STRASBOURG, France – European Commission President Jean-Claude Juncker and British Prime Minister Theresa May said on Monday that they agreed to “clarifications and guarantees” regarding the Brexit provision to prevent the return of a hard border between the Irish Republic and the UK province of Northern Ireland.
May traveled to Strasbourg in pursuit of some movement from the EU on the Irish backstop that would persuade euroskeptics in Parliament to vote for the Conservative prime minister’s Brexit deal, which went down to defeat in January by a record 230 votes.
“The prime minister and I have agreed on a joint legally binding instrument relating to the Withdrawal Agreement. This instrument provides meaningful clarifications and legal guarantees on the nature of the backstop,” Juncker said during a joint press conference with May.
“The backstop is an insurance policy, nothing more, nothing less. The intention is for it not to be used, like in every insurance policy,” he said.
UK lawmakers “were clear that legal changes were needed to the backstop. Today we have secured legal changes,” May said the day before Parliament was due to vote again on her Brexit proposal.
“Now is the time to come together to back this improved Brexit deal and deliver on the instruction of the British people,” she said.
EU leaders had shown no inclination to re-negotiate any aspect of the Brexit accord, insisting on the need to avoid a hard border in Ireland, something that many people fear would undermine the 1998 Good Friday Agreement, which ended decades of strife in Northern Ireland between pro-British unionists and Irish nationalists.
But British politicians expressed concerns that the agreement could permanently trap the United Kingdom in a customs union with the EU.
Juncker was emphatic on Monday that the EU was done talking.
“There will be no third chance.
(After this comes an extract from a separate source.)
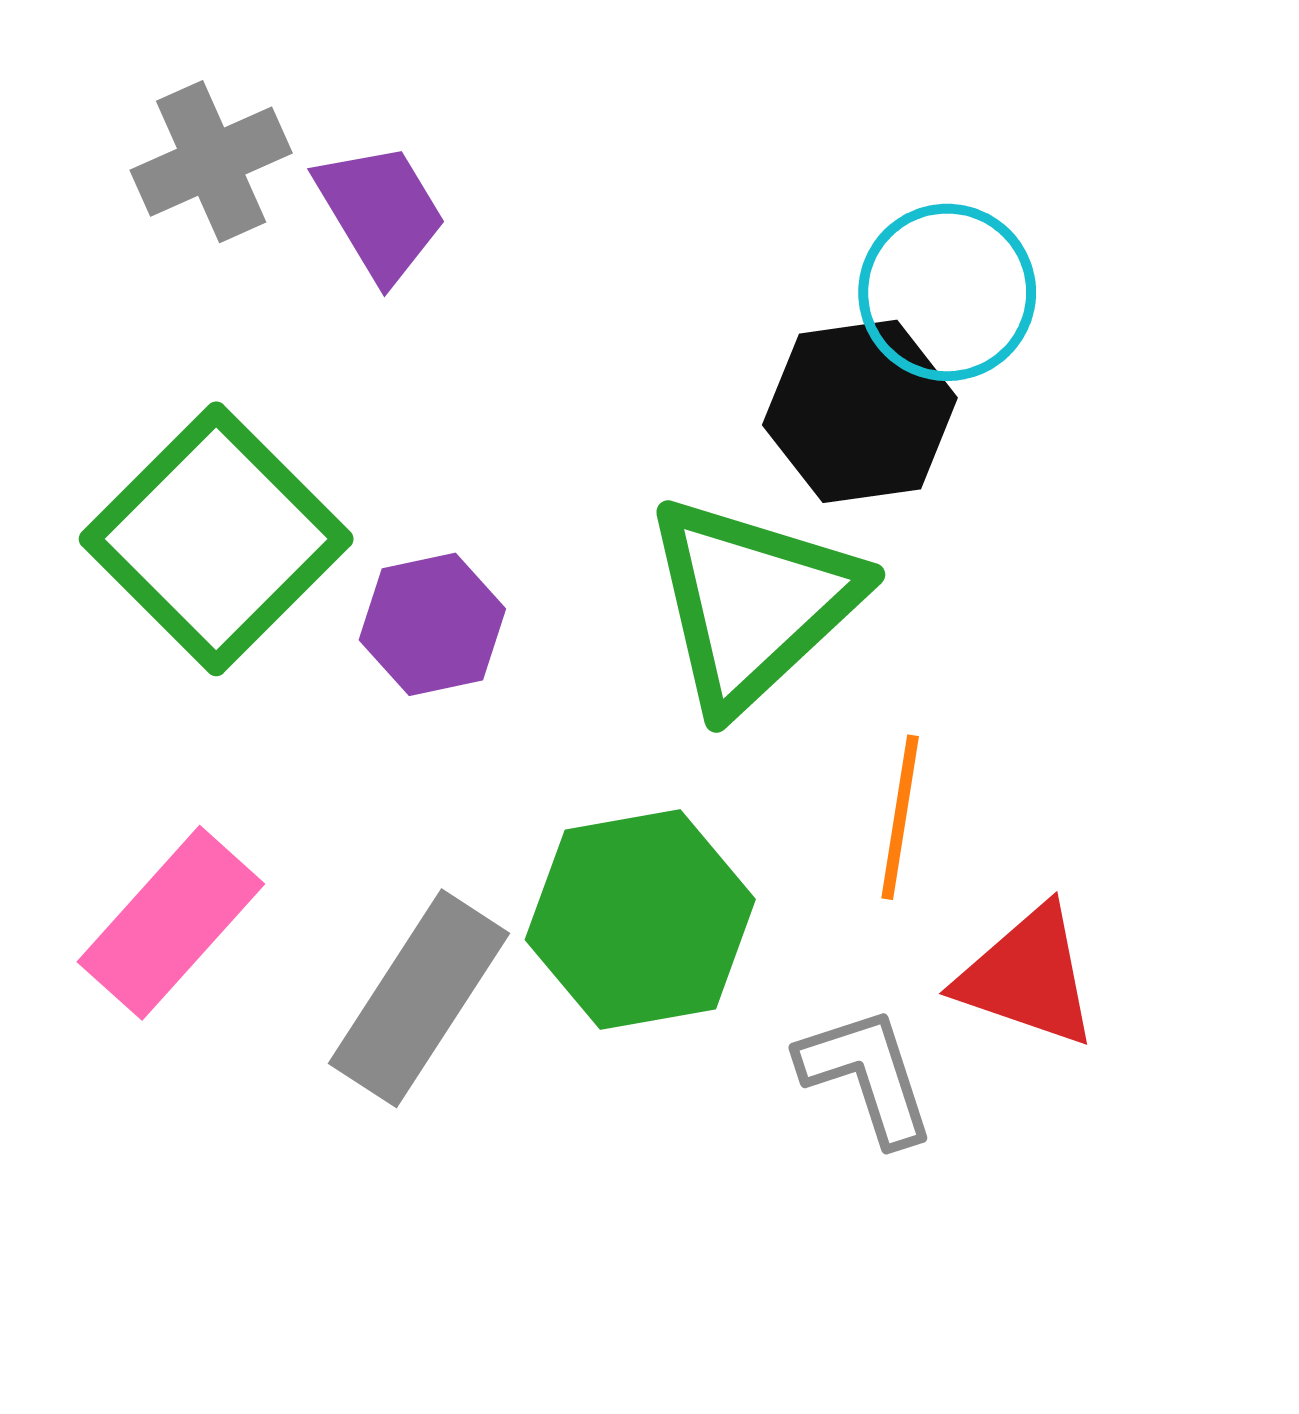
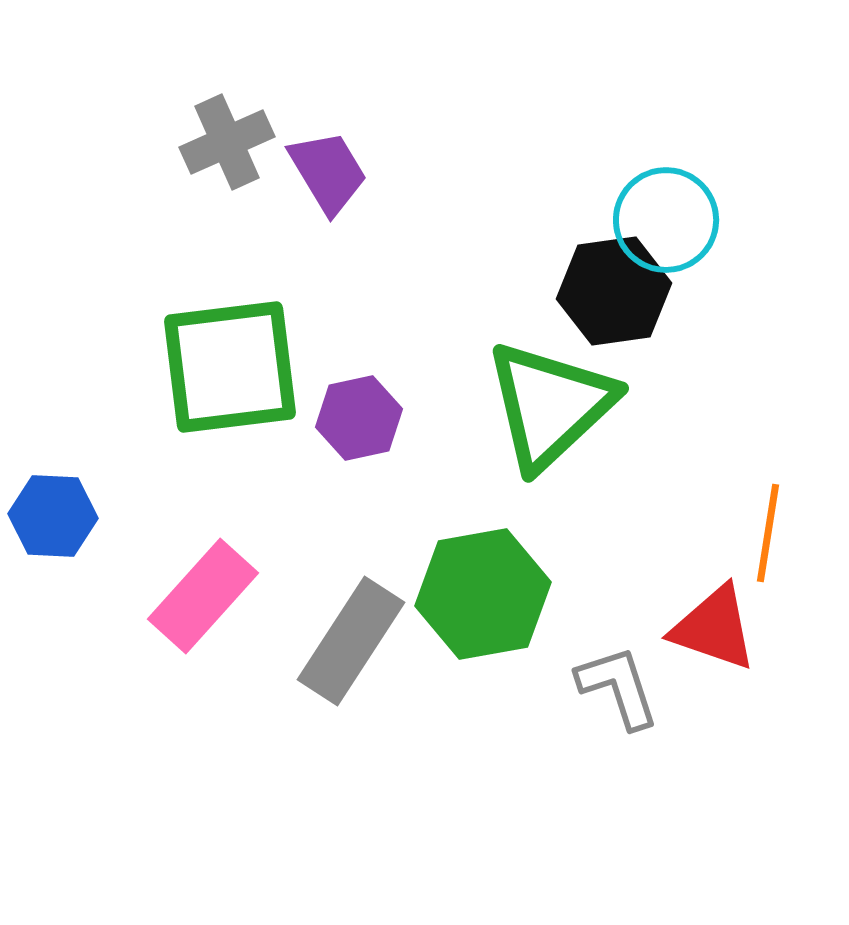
green square: (216, 539) -> (230, 367), turned 38
orange line: (900, 817) -> (768, 533), moved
There will be no further interpretations of the interpretations, no further assurances of the re-assurances if the meaningful vote tomorrow fails,” he said.
The late night news conference in Strasbourg followed an announcement in London by UK Cabinet Office minister David Lidington that the government would be presenting two new documents to the House of Commons.
He described the texts as a “legally binding instrument on the Withdrawal Agreement and protocol on Northern Ireland and a joint statement to supplement the political declaration.”
The legal binder affirms that the EU could not trap the UK in the backstop indefinitely, Lidington said.
“On top of this, the joint instrument also reflects the United Kingdom’s and the European Union’s commitment to work to replace the backstop with alternative arrangements by December 2020,” he said.
If the vote on Tuesday fails, May has pledged to give the House of Commons an opportunity to vote on two additional resolutions: one on a no-deal Brexit; the other on delaying Brexit beyond the March 29 date enshrined in law.